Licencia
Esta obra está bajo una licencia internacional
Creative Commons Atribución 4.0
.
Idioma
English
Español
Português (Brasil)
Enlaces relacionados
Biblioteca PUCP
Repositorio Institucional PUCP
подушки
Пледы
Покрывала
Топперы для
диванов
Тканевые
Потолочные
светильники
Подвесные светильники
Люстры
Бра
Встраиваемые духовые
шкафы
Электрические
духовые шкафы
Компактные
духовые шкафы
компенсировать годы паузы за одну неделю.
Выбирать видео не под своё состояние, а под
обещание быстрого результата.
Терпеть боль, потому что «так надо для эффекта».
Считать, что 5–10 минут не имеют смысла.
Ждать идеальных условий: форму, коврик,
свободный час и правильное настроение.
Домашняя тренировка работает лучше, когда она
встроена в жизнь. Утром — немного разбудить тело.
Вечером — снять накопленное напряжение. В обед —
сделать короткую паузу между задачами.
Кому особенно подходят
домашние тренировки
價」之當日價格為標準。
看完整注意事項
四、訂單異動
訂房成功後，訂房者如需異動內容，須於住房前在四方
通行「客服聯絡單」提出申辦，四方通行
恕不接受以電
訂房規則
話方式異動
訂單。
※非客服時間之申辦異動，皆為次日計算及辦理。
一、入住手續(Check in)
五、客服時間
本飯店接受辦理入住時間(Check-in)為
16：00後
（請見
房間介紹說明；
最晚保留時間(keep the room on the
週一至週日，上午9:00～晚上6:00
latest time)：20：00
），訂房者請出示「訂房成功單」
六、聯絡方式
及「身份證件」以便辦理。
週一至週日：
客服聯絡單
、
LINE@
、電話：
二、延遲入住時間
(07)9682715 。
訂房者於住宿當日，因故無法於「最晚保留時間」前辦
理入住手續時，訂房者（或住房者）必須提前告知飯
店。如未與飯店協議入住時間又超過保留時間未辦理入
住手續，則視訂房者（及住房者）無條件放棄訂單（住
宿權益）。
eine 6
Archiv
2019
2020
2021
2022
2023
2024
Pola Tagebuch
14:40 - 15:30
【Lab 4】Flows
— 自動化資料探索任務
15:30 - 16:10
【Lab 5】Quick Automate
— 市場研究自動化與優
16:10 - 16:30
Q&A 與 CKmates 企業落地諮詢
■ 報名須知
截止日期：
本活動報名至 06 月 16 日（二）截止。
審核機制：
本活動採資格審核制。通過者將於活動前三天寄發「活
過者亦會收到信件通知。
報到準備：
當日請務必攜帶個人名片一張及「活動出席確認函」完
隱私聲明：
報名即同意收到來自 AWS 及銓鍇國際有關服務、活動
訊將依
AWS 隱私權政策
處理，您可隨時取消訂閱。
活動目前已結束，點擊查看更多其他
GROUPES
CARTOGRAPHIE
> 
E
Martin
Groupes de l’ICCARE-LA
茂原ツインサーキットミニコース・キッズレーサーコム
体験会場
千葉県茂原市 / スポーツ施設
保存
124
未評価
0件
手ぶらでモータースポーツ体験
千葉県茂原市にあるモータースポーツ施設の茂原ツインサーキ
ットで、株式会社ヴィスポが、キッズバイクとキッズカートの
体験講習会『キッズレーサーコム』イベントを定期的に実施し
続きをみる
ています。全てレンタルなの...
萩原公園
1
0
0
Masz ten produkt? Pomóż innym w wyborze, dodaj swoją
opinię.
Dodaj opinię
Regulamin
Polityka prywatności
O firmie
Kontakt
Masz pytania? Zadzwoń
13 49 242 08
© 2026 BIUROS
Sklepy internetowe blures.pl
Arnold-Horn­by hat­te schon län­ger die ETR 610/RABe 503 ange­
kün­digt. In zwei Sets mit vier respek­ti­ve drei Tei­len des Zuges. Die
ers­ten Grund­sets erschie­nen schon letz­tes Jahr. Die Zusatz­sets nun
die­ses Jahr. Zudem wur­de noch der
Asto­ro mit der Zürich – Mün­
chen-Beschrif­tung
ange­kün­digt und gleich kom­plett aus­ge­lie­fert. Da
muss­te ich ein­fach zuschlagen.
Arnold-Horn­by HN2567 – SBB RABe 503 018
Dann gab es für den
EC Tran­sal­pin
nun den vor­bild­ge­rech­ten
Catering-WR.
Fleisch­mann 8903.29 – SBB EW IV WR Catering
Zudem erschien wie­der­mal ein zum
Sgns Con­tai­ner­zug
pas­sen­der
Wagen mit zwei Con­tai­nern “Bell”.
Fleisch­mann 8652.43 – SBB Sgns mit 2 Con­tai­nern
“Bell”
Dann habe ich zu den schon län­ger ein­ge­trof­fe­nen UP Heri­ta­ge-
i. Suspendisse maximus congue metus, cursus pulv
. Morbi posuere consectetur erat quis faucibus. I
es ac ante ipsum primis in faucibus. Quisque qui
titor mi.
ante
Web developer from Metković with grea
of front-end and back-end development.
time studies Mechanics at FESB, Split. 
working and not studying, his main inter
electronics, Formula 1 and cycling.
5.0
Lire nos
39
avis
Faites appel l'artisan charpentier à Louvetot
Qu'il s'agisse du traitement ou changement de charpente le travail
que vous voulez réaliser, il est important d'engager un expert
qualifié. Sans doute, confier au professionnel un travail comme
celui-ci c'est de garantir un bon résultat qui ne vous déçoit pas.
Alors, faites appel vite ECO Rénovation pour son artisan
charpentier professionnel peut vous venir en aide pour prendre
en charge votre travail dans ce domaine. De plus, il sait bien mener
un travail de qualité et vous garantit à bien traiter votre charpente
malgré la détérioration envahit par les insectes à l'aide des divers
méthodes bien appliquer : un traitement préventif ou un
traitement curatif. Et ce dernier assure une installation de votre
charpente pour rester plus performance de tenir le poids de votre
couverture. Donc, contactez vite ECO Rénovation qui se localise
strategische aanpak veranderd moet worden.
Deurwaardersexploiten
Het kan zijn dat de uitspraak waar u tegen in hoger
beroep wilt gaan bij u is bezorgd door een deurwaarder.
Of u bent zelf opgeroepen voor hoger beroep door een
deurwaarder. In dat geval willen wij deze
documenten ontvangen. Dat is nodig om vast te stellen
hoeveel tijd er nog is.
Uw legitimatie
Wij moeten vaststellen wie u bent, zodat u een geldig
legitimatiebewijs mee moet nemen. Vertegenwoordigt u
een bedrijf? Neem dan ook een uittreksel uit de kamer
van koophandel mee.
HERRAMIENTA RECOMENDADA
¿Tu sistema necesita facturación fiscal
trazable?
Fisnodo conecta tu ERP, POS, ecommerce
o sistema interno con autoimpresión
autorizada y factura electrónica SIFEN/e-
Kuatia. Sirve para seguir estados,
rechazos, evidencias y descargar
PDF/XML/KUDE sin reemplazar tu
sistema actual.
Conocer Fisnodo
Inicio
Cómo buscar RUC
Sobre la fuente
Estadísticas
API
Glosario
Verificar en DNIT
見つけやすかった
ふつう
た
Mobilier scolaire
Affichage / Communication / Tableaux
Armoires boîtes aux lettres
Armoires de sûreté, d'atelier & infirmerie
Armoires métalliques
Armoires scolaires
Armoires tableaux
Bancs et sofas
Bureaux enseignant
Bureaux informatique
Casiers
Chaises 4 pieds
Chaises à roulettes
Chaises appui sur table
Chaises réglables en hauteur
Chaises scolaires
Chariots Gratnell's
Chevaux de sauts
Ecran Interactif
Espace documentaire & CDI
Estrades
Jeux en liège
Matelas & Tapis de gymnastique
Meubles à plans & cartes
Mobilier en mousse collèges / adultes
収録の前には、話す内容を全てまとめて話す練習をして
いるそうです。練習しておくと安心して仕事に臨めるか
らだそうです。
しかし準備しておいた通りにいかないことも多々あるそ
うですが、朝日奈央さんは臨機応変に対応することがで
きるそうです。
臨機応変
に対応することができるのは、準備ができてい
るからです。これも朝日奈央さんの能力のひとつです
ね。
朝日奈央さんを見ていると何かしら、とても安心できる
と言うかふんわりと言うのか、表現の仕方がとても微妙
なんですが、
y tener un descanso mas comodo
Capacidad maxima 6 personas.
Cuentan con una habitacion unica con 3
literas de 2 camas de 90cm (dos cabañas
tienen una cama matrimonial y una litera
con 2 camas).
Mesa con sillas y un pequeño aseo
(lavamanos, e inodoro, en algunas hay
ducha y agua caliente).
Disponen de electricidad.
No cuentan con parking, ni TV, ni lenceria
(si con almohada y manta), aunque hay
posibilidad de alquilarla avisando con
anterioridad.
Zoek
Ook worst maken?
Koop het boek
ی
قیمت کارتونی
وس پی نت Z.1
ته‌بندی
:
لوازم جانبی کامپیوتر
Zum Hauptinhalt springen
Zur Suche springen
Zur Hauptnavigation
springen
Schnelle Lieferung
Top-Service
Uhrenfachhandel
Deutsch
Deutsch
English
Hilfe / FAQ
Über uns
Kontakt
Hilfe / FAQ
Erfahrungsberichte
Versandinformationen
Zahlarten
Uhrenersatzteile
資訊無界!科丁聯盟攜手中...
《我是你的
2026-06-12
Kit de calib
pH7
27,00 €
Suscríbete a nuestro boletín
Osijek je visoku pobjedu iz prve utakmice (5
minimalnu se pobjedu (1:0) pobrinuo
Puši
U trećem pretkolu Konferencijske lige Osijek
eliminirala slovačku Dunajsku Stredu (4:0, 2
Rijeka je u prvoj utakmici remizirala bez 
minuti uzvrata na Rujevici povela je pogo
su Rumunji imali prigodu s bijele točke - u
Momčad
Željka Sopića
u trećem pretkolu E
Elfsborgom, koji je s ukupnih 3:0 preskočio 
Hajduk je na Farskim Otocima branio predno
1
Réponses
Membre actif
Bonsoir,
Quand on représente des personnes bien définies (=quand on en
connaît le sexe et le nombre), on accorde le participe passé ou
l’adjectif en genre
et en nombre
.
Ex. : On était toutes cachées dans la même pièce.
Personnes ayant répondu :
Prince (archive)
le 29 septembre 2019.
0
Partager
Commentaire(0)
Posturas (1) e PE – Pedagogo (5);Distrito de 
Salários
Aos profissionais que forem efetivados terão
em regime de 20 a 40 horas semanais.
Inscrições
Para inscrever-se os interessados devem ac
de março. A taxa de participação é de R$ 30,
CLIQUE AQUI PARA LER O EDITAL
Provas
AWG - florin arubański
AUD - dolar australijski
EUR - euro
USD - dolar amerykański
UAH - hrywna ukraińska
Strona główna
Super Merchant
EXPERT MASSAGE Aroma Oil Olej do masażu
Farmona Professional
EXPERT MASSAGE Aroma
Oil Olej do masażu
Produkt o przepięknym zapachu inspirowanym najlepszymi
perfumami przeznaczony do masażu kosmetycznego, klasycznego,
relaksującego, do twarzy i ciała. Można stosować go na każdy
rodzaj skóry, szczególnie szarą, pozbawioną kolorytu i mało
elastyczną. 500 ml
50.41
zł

> [WHAT IS REQUIRED]:
Only the count should be given: the number of lines in the entries above containing the word "bent".

> [YOUR SOLUTION]:
2